» TASK STATEMENT: Before copying, set the images aside; then transcribe every entry below exactly.

» Page-level text extractions:
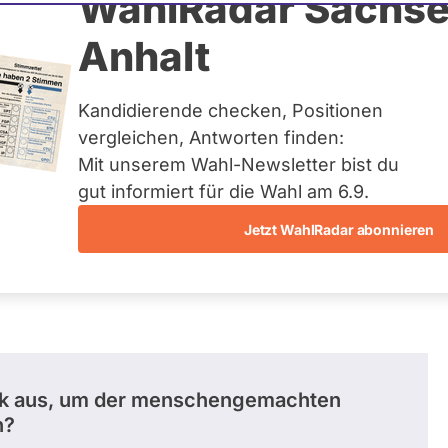
en
WahlRadar Sachse
Anhalt
tuelles und kein zukünftiges
idatur auf Landes-, Bundes-
ndidaturen über eine
Kandidierende checken, Positionen
t erfasst.
vergleichen, Antworten finden:
Mit unserem Wahl-Newsletter bist du
gut informiert für die Wahl am 6.9.
Jetzt WahlRadar abonnieren
stimmungen
litik aus, um der menschengemachten
n?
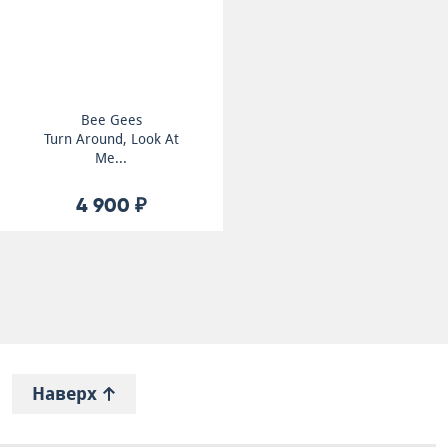
Bee Gees
Turn Around, Look At
Me...
4 900 ₽
Наверх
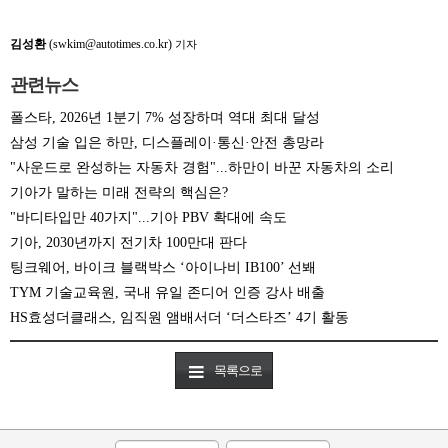
김성환
(swkim@autotimes.co.kr)
기자
관련뉴스
폴스타, 2026년 1분기 7% 성장하며 역대 최대 달성
삼성 기술 입은 하만, 디스플레이·통신·안전 총망라
"사운드로 완성하는 자동차 경험"...하만이 바꾼 자동차의 소리
기아가 말하는 미래 전략의 핵심은?
"바디타입만 40가지"...기아 PBV 확대에 속도
기아, 2030년까지 전기차 100만대 판다
팅크웨어, 바이크 블랙박스 ‘아이나비 IB100’ 선봬
TYM 기술교육원, 국내 유일 존디어 인증 강사 배출
HS효성더클래스, 임직원 앰배서더 ‘더스타즈’ 4기 활동
목록으로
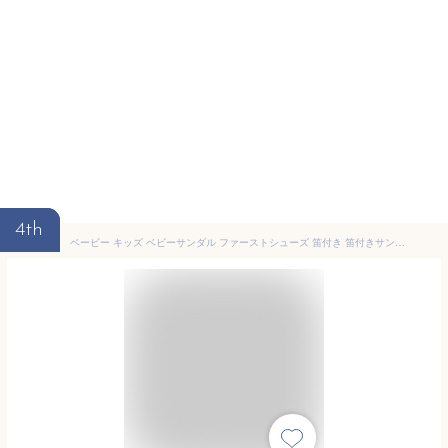
4th
ベービー キッズ ベビーサンダル ファーストシューズ 笛付き 笛付きサンダル クマ 女の子 男の子 赤ちゃん 新生児 マジックテープ ルームシューズ 通気 歩きやすい 軽い 痛くない カジュアル 通園 通学 アウトドア 夏 かわいい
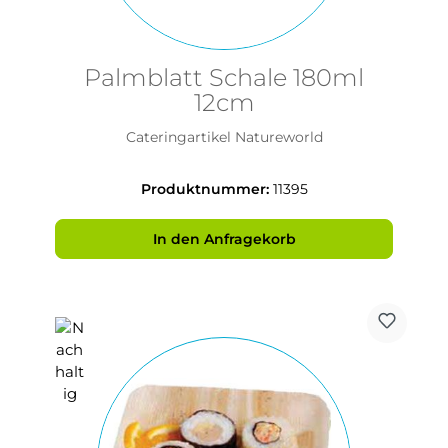
Palmblatt Schale 180ml
12cm
Cateringartikel Natureworld
Produktnummer:
11395
In den Anfragekorb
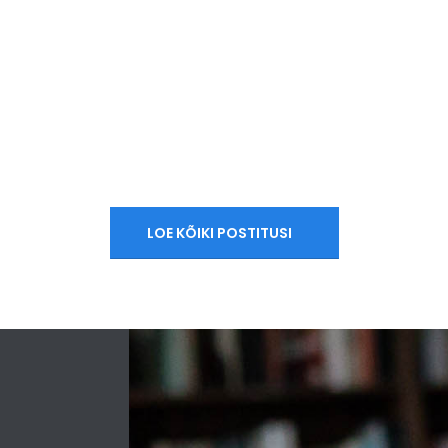
LOE KÕIKI POSTITUSI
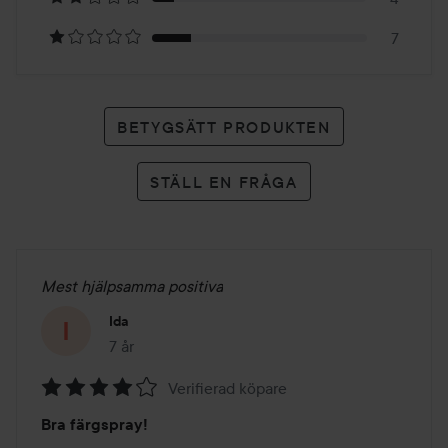
betyg
7
BETYGSÄTT PRODUKTEN
STÄLL EN FRÅGA
Mest hjälpsamma positiva
Ida
7 år
Inlägget skapades 7 år
Verifierad köpare
Betyg:
Bra färgspray!
4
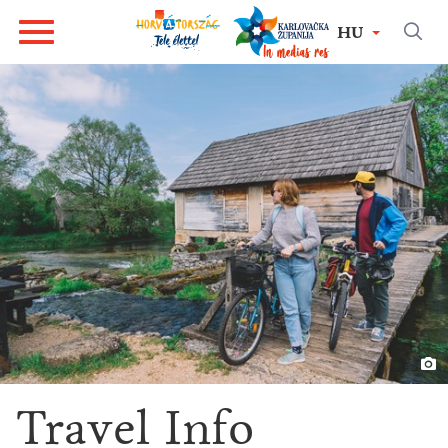
HU
Travel Info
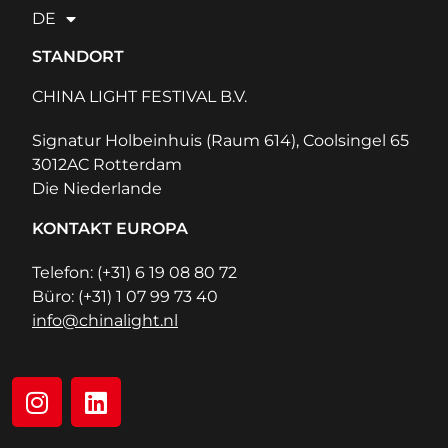
DE
STANDORT
CHINA LIGHT FESTIVAL B.V.
Signatur Holbeinhuis (Raum 614), Coolsingel 65
3012AC Rotterdam
Die Niederlande
KONTAKT EUROPA
Telefon: (+31) 6 19 08 80 72
Büro: (+31) 1 07 99 73 40
info@chinalight.nl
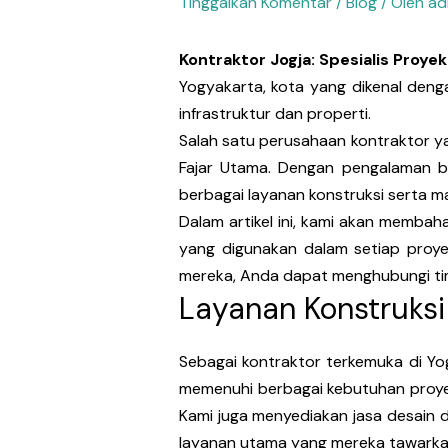
Tinggalkan Komentar
/
Blog
/ Oleh
ad
Kontraktor Jogja: Spesialis Proye
Yogyakarta, kota yang dikenal den
infrastruktur dan properti.
Salah satu perusahaan kontraktor y
Fajar Utama. Dengan pengalaman be
berbagai layanan konstruksi serta ma
Dalam artikel ini, kami akan membah
yang digunakan dalam setiap proye
mereka, Anda dapat menghubungi tim
Layanan Konstruksi
Sebagai kontraktor terkemuka di Y
memenuhi berbagai kebutuhan proyek
Kami juga menyediakan jasa desain d
layanan utama yang mereka tawarka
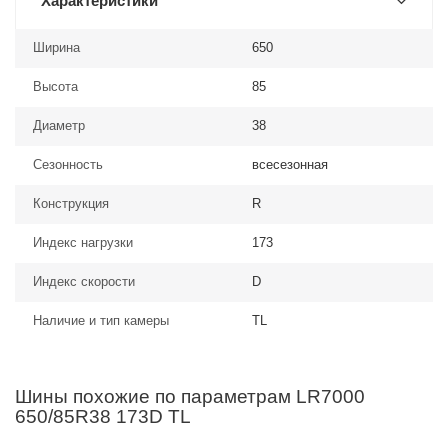
Характеристики
Ширина
650
Высота
85
Диаметр
38
Сезонность
всесезонная
Конструкция
R
Индекс нагрузки
173
Индекс скорости
D
Наличие и тип камеры
TL
Шины похожие по параметрам LR7000
650/85R38 173D TL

» ANSWER BOX:
en
WahlRadar Sachse
Anhalt
tuelles und kein zukünftiges
idatur auf Landes-, Bundes-
ndidaturen über eine
Kandidierende checken, Positionen
t erfasst.
vergleichen, Antworten finden:
Mit unserem Wahl-Newsletter bist du
gut informiert für die Wahl am 6.9.
Jetzt WahlRadar abonnieren
stimmungen
litik aus, um der menschengemachten
n?
Bee Gees
Turn Around, Look At
Me...
4 900 ₽
Наверх
김성환
(swkim@autotimes.co.kr)
기자
관련뉴스
폴스타, 2026년 1분기 7% 성장하며 역대 최대 달성
삼성 기술 입은 하만, 디스플레이·통신·안전 총망라
"사운드로 완성하는 자동차 경험"...하만이 바꾼 자동차의 소리
기아가 말하는 미래 전략의 핵심은?
"바디타입만 40가지"...기아 PBV 확대에 속도
기아, 2030년까지 전기차 100만대 판다
팅크웨어, 바이크 블랙박스 ‘아이나비 IB100’ 선봬
TYM 기술교육원, 국내 유일 존디어 인증 강사 배출
HS효성더클래스, 임직원 앰배서더 ‘더스타즈’ 4기 활동
목록으로
4th
ベービー キッズ ベビーサンダル ファーストシューズ 笛付き 笛付きサンダル クマ 女の子 男の子 赤ちゃん 新生児 マジックテープ ルームシューズ 通気 歩きやすい 軽い 痛くない カジュアル 通園 通学 アウトドア 夏 かわいい
Palmblatt Schale 180ml
12cm
Cateringartikel Natureworld
Produktnummer:
11395
In den Anfragekorb
LOE KÕIKI POSTITUSI
betyg
7
BETYGSÄTT PRODUKTEN
STÄLL EN FRÅGA
Mest hjälpsamma positiva
Ida
7 år
Inlägget skapades 7 år
Verifierad köpare
Betyg:
Bra färgspray!
4
HU
Travel Info
DE
STANDORT
CHINA LIGHT FESTIVAL B.V.
Signatur Holbeinhuis (Raum 614), Coolsingel 65
3012AC Rotterdam
Die Niederlande
KONTAKT EUROPA
Telefon: (+31) 6 19 08 80 72
Büro: (+31) 1 07 99 73 40
info@chinalight.nl
Tinggalkan Komentar
/
Blog
/ Oleh
ad
Kontraktor Jogja: Spesialis Proye
Yogyakarta, kota yang dikenal den
infrastruktur dan properti.
Salah satu perusahaan kontraktor y
Fajar Utama. Dengan pengalaman be
berbagai layanan konstruksi serta ma
Dalam artikel ini, kami akan membah
yang digunakan dalam setiap proye
mereka, Anda dapat menghubungi tim
Layanan Konstruksi
Sebagai kontraktor terkemuka di Y
memenuhi berbagai kebutuhan proyek
Kami juga menyediakan jasa desain d
layanan utama yang mereka tawarka
Характеристики
Ширина
650
Высота
85
Диаметр
38
Сезонность
всесезонная
Конструкция
R
Индекс нагрузки
173
Индекс скорости
D
Наличие и тип камеры
TL
Шины похожие по параметрам LR7000
650/85R38 173D TL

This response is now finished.